= MATERIAL FOR THIS TASK =
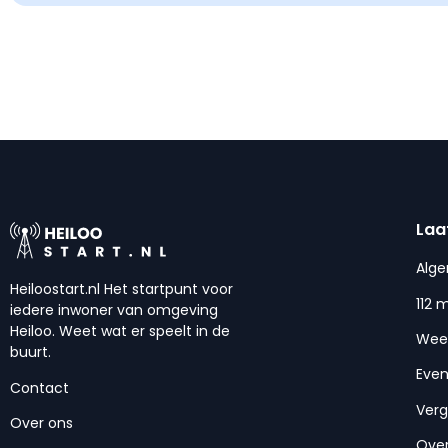
Laa
Alg
Heiloostart.nl Het startpunt voor
112 
iedere inwoner van omgeving
Heiloo. Weet wat er speelt in de
Wee
buurt.
Eve
Contact
Ver
Over ons
Over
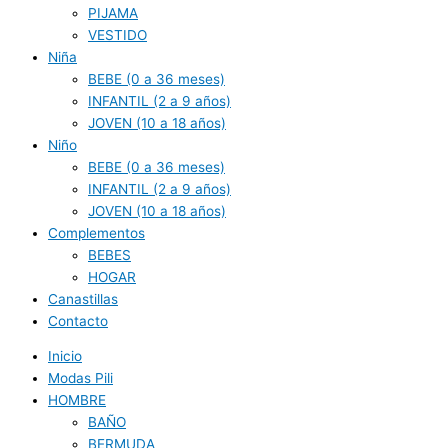
PIJAMA
VESTIDO
Niña
BEBE (0 a 36 meses)
INFANTIL (2 a 9 años)
JOVEN (10 a 18 años)
Niño
BEBE (0 a 36 meses)
INFANTIL (2 a 9 años)
JOVEN (10 a 18 años)
Complementos
BEBES
HOGAR
Canastillas
Contacto
Inicio
Modas Pili
HOMBRE
BAÑO
BERMUDA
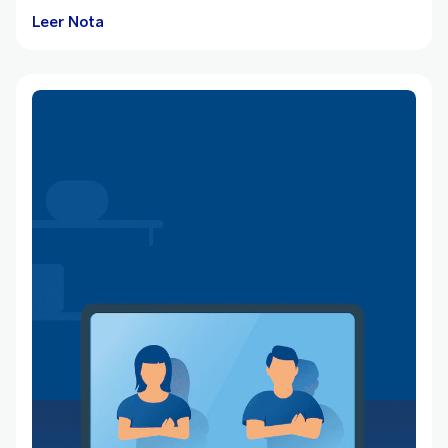
Leer Nota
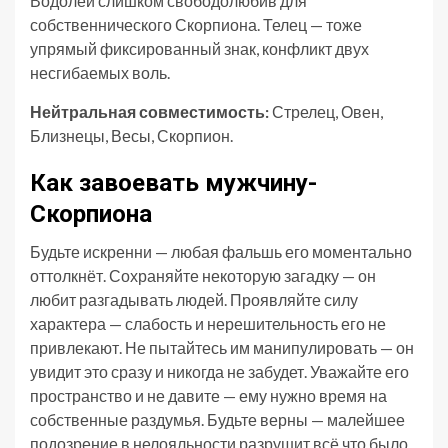
Водолей слишком свободолюбив для
собственнического Скорпиона. Телец — тоже
упрямый фиксированный знак, конфликт двух
несгибаемых воль.
Нейтральная совместимость:
Стрелец, Овен,
Близнецы, Весы, Скорпион.
Как завоевать мужчину-
Скорпиона
Будьте искренни — любая фальшь его моментально
оттолкнёт. Сохраняйте некоторую загадку — он
любит разгадывать людей. Проявляйте силу
характера — слабость и нерешительность его не
привлекают. Не пытайтесь им манипулировать — он
увидит это сразу и никогда не забудет. Уважайте его
пространство и не давите — ему нужно время на
собственные раздумья. Будьте верны — малейшее
подозрение в нелояльности разрушит всё что было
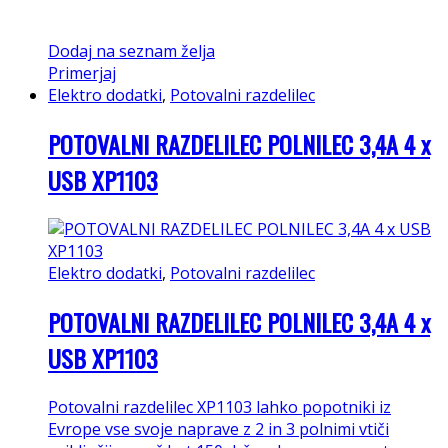
Dodaj na seznam želja
Primerjaj
Elektro dodatki
,
Potovalni razdelilec
POTOVALNI RAZDELILEC POLNILEC 3,4A 4 x
USB XP1103
Elektro dodatki
,
Potovalni razdelilec
POTOVALNI RAZDELILEC POLNILEC 3,4A 4 x
USB XP1103
Potovalni razdelilec XP1103 lahko popotniki iz
Evrope vse svoje naprave z 2 in 3 polnimi vtiči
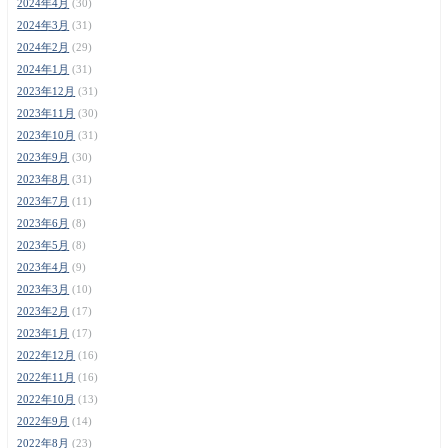
2024年4月
(30)
2024年3月
(31)
2024年2月
(29)
2024年1月
(31)
2023年12月
(31)
2023年11月
(30)
2023年10月
(31)
2023年9月
(30)
2023年8月
(31)
2023年7月
(11)
2023年6月
(8)
2023年5月
(8)
2023年4月
(9)
2023年3月
(10)
2023年2月
(17)
2023年1月
(17)
2022年12月
(16)
2022年11月
(16)
2022年10月
(13)
2022年9月
(14)
2022年8月
(23)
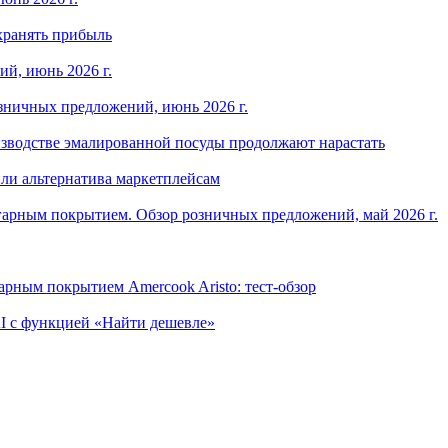
хранять прибыль
й, июнь 2026 г.
зничных предложений, июнь 2026 г.
изводстве эмалированной посуды продолжают нарастать
ли альтернатива маркетплейсам
арным покрытием. Обзор розничных предложений, май 2026 г.
рным покрытием Amercook Aristo: тест-обзор
I с функцией «Найти дешевле»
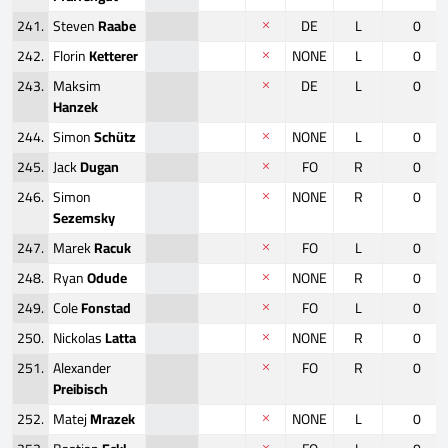
241.
Steven
Raabe
DE
L
0
242.
Florin
Ketterer
NONE
L
0
243.
Maksim
DE
L
0
Hanzek
244.
Simon
Schütz
NONE
L
0
245.
Jack
Dugan
FO
R
0
246.
Simon
NONE
R
0
Sezemsky
247.
Marek
Racuk
FO
L
0
248.
Ryan
Odude
NONE
R
0
249.
Cole
Fonstad
FO
L
0
250.
Nickolas
Latta
NONE
R
0
251.
Alexander
FO
R
0
Preibisch
252.
Matej
Mrazek
NONE
L
0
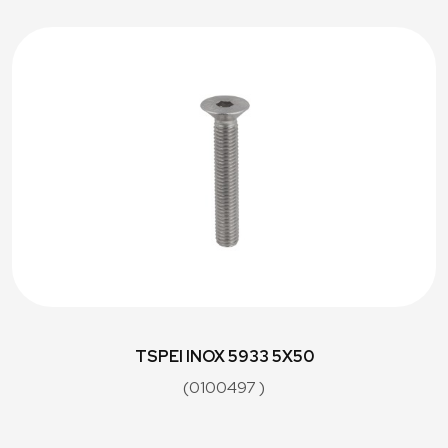
TSPEI INOX 5933 5X50
(0100497 )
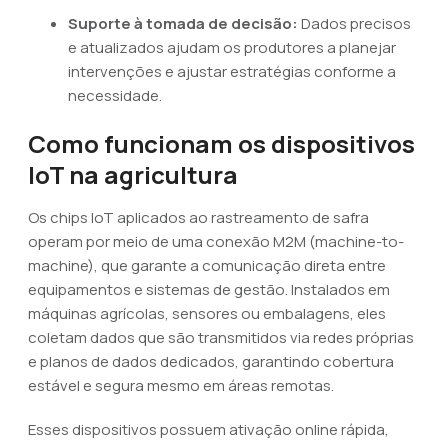
Suporte à tomada de decisão:
Dados precisos
e atualizados ajudam os produtores a planejar
intervenções e ajustar estratégias conforme a
necessidade.
Como funcionam os dispositivos
IoT na agricultura
Os chips IoT aplicados ao rastreamento de safra
operam por meio de uma conexão M2M (machine-to-
machine), que garante a comunicação direta entre
equipamentos e sistemas de gestão. Instalados em
máquinas agrícolas, sensores ou embalagens, eles
coletam dados que são transmitidos via redes próprias
e planos de dados dedicados, garantindo cobertura
estável e segura mesmo em áreas remotas.
Esses dispositivos possuem ativação online rápida,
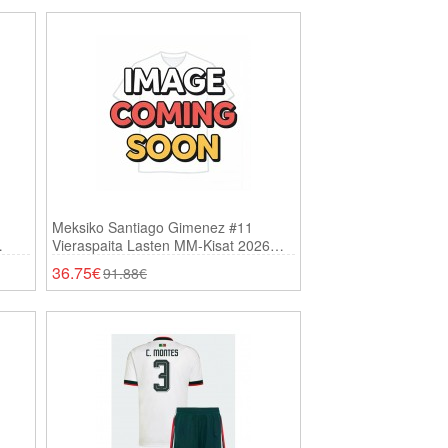
Meksiko Santiago Gimenez #11
Vieraspaita Lasten MM-Kisat 2026
Lyhythihainen (+ Shortsit)
36.75€
91.88€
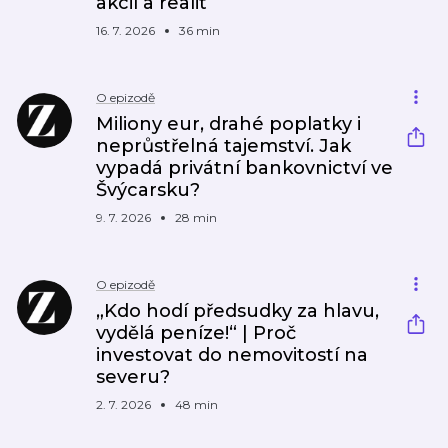
akcií a realit
16. 7. 2026
36 min
O epizodě
Miliony eur, drahé poplatky i
neprůstřelná tajemství. Jak
vypadá privátní bankovnictví ve
Švýcarsku?
9. 7. 2026
28 min
O epizodě
„Kdo hodí předsudky za hlavu,
vydělá peníze!“ | Proč
investovat do nemovitostí na
severu?
2. 7. 2026
48 min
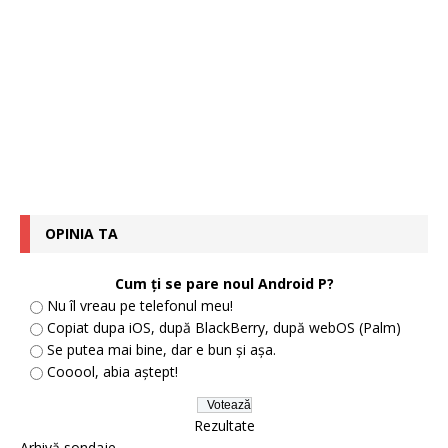
OPINIA TA
Cum ți se pare noul Android P?
Nu îl vreau pe telefonul meu!
Copiat dupa iOS, după BlackBerry, după webOS (Palm)
Se putea mai bine, dar e bun și așa.
Cooool, abia aștept!
Rezultate
Arhivă sondaje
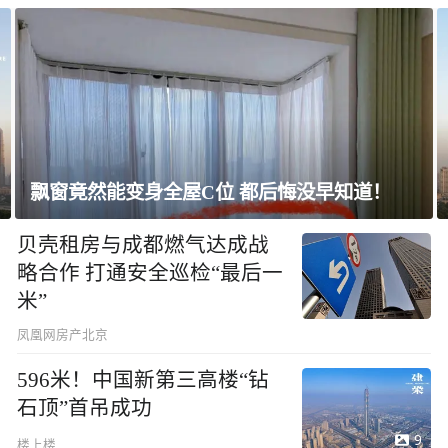
上海未建成的地标：“人”字大楼
贝壳租房与成都燃气达成战
略合作 打通安全巡检“最后一
米”
凤凰网房产北京
596米！中国新第三高楼“钻
石顶”首吊成功
9
楼上楼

= EXERCISE AIM =
Take the entries above and restate them word for word, minus their images.

= RESULT OF THIS TASK =
Laa
Alg
Heiloostart.nl Het startpunt voor
112 
iedere inwoner van omgeving
Heiloo. Weet wat er speelt in de
Wee
buurt.
Eve
Contact
Ver
Over ons
Over
PIJAMA
VESTIDO
Niña
BEBE (0 a 36 meses)
INFANTIL (2 a 9 años)
JOVEN (10 a 18 años)
Niño
BEBE (0 a 36 meses)
INFANTIL (2 a 9 años)
JOVEN (10 a 18 años)
Complementos
BEBES
HOGAR
Canastillas
Contacto
Inicio
Modas Pili
HOMBRE
BAÑO
BERMUDA
Leer Nota
Водолей слишком свободолюбив для
собственнического Скорпиона. Телец — тоже
упрямый фиксированный знак, конфликт двух
несгибаемых воль.
Нейтральная совместимость:
Стрелец, Овен,
Близнецы, Весы, Скорпион.
Как завоевать мужчину-
Скорпиона
Будьте искренни — любая фальшь его моментально
оттолкнёт. Сохраняйте некоторую загадку — он
любит разгадывать людей. Проявляйте силу
характера — слабость и нерешительность его не
привлекают. Не пытайтесь им манипулировать — он
увидит это сразу и никогда не забудет. Уважайте его
пространство и не давите — ему нужно время на
собственные раздумья. Будьте верны — малейшее
подозрение в нелояльности разрушит всё что было
Dodaj na seznam želja
Primerjaj
Elektro dodatki
,
Potovalni razdelilec
POTOVALNI RAZDELILEC POLNILEC 3,4A 4 x
USB XP1103
Elektro dodatki
,
Potovalni razdelilec
POTOVALNI RAZDELILEC POLNILEC 3,4A 4 x
USB XP1103
Potovalni razdelilec XP1103 lahko popotniki iz
Evrope vse svoje naprave z 2 in 3 polnimi vtiči
2024年4月
(30)
2024年3月
(31)
2024年2月
(29)
2024年1月
(31)
2023年12月
(31)
2023年11月
(30)
2023年10月
(31)
2023年9月
(30)
2023年8月
(31)
2023年7月
(11)
2023年6月
(8)
2023年5月
(8)
2023年4月
(9)
2023年3月
(10)
2023年2月
(17)
2023年1月
(17)
2022年12月
(16)
2022年11月
(16)
2022年10月
(13)
2022年9月
(14)
2022年8月
(23)
хранять прибыль
й, июнь 2026 г.
зничных предложений, июнь 2026 г.
изводстве эмалированной посуды продолжают нарастать
ли альтернатива маркетплейсам
арным покрытием. Обзор розничных предложений, май 2026 г.
рным покрытием Amercook Aristo: тест-обзор
I с функцией «Найти дешевле»
241.
Steven
Raabe
DE
L
0
242.
Florin
Ketterer
NONE
L
0
243.
Maksim
DE
L
0
Hanzek
244.
Simon
Schütz
NONE
L
0
245.
Jack
Dugan
FO
R
0
246.
Simon
NONE
R
0
Sezemsky
247.
Marek
Racuk
FO
L
0
248.
Ryan
Odude
NONE
R
0
249.
Cole
Fonstad
FO
L
0
250.
Nickolas
Latta
NONE
R
0
251.
Alexander
FO
R
0
Preibisch
252.
Matej
Mrazek
NONE
L
0
TSPEI INOX 5933 5X50
(0100497 )
Suporte à tomada de decisão:
Dados precisos
e atualizados ajudam os produtores a planejar
intervenções e ajustar estratégias conforme a
necessidade.
Como funcionam os dispositivos
IoT na agricultura
Os chips IoT aplicados ao rastreamento de safra
operam por meio de uma conexão M2M (machine-to-
machine), que garante a comunicação direta entre
equipamentos e sistemas de gestão. Instalados em
máquinas agrícolas, sensores ou embalagens, eles
coletam dados que são transmitidos via redes próprias
e planos de dados dedicados, garantindo cobertura
estável e segura mesmo em áreas remotas.
Esses dispositivos possuem ativação online rápida,
Meksiko Santiago Gimenez #11
Vieraspaita Lasten MM-Kisat 2026
Lyhythihainen (+ Shortsit)
36.75€
91.88€
akcií a realit
16. 7. 2026
36 min
O epizodě
Miliony eur, drahé poplatky i
neprůstřelná tajemství. Jak
vypadá privátní bankovnictví ve
Švýcarsku?
9. 7. 2026
28 min
O epizodě
„Kdo hodí předsudky za hlavu,
vydělá peníze!“ | Proč
investovat do nemovitostí na
severu?
2. 7. 2026
48 min
OPINIA TA
Cum ți se pare noul Android P?
Nu îl vreau pe telefonul meu!
Copiat dupa iOS, după BlackBerry, după webOS (Palm)
Se putea mai bine, dar e bun și așa.
Cooool, abia aștept!
Rezultate
Arhivă sondaje
上海未建成的地标：“人”字大楼
贝壳租房与成都燃气达成战
略合作 打通安全巡检“最后一
米”
凤凰网房产北京
596米！中国新第三高楼“钻
石顶”首吊成功
9
楼上楼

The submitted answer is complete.